● Work order: Gather all lines in the records below that include the word "Options".

*** Provided records Section Begins ***

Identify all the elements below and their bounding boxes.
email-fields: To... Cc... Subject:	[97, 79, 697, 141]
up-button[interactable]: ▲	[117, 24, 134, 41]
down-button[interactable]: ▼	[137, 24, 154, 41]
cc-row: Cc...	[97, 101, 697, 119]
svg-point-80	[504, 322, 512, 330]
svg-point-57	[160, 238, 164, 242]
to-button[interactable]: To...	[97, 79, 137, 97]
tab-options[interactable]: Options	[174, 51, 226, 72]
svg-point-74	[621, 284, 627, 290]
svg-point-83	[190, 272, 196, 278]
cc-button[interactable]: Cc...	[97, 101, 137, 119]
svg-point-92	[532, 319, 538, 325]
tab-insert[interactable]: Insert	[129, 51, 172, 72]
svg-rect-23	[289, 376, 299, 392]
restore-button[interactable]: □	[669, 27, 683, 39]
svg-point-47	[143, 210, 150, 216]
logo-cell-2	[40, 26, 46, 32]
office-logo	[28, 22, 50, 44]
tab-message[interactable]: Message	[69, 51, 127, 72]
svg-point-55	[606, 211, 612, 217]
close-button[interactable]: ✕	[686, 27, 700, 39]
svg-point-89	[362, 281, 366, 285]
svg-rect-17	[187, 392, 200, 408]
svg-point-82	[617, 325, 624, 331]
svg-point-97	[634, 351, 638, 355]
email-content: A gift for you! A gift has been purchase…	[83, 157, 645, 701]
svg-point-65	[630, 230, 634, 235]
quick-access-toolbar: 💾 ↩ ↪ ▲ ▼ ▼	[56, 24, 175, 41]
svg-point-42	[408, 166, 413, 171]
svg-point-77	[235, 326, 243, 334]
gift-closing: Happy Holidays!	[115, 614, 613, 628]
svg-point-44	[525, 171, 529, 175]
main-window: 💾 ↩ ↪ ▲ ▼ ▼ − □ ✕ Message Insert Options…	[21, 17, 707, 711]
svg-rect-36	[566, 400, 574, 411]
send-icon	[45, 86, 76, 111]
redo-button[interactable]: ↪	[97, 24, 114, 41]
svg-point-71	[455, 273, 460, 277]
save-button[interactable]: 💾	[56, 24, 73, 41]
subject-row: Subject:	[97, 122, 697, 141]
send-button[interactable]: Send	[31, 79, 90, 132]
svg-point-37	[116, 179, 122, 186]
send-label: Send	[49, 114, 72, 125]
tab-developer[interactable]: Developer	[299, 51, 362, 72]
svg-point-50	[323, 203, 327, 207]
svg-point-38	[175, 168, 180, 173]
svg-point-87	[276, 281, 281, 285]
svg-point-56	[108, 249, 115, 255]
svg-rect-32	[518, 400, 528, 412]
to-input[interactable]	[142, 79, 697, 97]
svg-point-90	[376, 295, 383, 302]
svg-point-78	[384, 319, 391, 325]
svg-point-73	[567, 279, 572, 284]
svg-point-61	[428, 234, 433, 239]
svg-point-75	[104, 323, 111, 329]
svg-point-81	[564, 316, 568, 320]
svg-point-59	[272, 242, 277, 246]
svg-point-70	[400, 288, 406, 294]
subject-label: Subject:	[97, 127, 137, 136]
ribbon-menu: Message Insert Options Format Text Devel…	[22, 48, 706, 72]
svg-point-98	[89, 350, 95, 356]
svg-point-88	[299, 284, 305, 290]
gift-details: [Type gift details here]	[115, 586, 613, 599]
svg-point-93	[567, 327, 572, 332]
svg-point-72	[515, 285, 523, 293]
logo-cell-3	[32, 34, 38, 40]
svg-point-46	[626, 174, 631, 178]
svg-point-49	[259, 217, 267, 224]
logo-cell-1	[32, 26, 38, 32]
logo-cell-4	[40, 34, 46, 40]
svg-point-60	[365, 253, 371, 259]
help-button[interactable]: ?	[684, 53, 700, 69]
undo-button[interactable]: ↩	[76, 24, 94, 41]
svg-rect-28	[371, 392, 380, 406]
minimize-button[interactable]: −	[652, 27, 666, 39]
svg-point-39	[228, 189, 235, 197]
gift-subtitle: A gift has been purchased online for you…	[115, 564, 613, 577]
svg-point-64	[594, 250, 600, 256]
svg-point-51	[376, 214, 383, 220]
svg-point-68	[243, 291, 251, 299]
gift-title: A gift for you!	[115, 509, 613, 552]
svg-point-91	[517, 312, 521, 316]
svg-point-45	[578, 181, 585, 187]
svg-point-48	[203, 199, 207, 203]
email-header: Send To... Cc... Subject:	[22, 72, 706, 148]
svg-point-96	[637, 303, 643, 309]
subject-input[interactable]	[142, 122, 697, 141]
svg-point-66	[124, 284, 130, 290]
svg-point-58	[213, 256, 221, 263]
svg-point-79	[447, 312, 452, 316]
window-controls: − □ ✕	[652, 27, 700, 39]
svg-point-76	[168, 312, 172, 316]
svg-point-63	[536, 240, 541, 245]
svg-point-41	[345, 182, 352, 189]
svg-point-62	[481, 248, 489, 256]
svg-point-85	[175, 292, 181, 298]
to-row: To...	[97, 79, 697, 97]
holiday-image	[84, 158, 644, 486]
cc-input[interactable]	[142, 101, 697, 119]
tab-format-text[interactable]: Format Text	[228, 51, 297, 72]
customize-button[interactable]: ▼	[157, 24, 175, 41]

*** Provided records Section Ends ***

● Result for this task:
tab-options[interactable]: Options	[174, 51, 226, 72]
main-window: 💾 ↩ ↪ ▲ ▼ ▼ − □ ✕ Message Insert Options…	[21, 17, 707, 711]
ribbon-menu: Message Insert Options Format Text Devel…	[22, 48, 706, 72]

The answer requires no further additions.